__What needs to be done__
How many lines of the data contain "αλλά"? Reply with the number alone.

--- Material to process ---

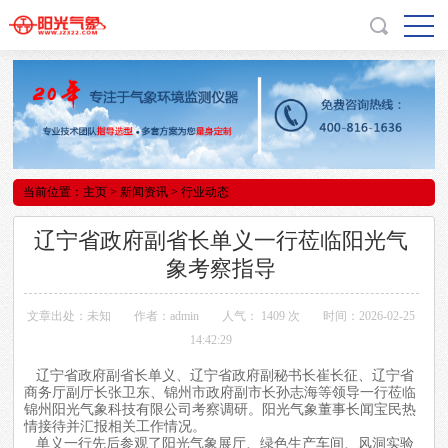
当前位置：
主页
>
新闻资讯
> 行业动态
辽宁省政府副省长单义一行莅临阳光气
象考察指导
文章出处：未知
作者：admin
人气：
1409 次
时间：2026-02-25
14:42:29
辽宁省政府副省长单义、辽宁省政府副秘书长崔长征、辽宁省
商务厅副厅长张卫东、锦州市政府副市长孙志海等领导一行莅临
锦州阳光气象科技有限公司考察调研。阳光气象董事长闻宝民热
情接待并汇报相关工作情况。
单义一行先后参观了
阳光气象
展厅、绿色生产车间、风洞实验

---
--- Material to process ---

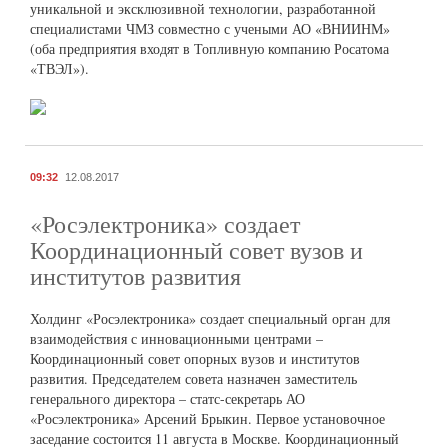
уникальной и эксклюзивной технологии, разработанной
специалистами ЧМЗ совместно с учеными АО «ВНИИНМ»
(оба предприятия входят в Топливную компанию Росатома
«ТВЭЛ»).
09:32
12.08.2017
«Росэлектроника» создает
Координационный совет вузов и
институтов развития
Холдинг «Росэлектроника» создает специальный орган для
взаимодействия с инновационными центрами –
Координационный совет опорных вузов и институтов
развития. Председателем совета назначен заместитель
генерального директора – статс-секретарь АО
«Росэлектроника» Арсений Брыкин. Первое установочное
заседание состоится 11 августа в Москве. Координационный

---
--- Material to process ---

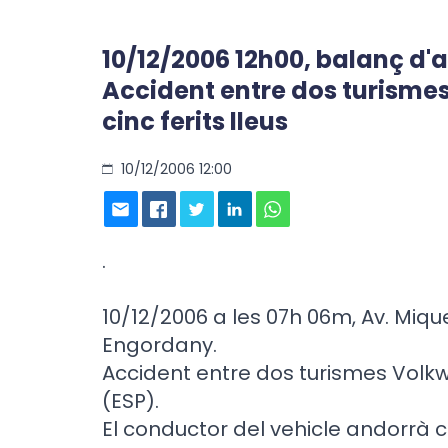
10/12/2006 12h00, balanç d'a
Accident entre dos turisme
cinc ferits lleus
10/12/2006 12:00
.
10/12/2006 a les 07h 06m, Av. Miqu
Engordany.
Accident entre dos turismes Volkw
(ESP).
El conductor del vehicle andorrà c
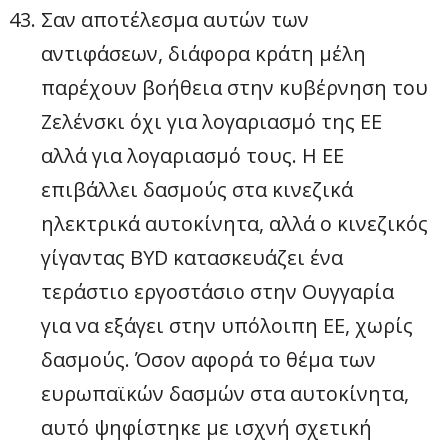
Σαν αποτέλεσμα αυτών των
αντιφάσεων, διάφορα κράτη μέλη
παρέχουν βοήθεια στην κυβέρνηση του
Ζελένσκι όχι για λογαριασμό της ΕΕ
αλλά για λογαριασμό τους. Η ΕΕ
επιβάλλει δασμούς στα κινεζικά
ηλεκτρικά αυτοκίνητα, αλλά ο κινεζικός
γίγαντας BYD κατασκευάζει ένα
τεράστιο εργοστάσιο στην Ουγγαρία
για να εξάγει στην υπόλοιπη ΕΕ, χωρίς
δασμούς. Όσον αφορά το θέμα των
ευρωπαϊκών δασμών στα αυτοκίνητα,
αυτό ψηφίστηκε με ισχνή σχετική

---

__Answer below__
2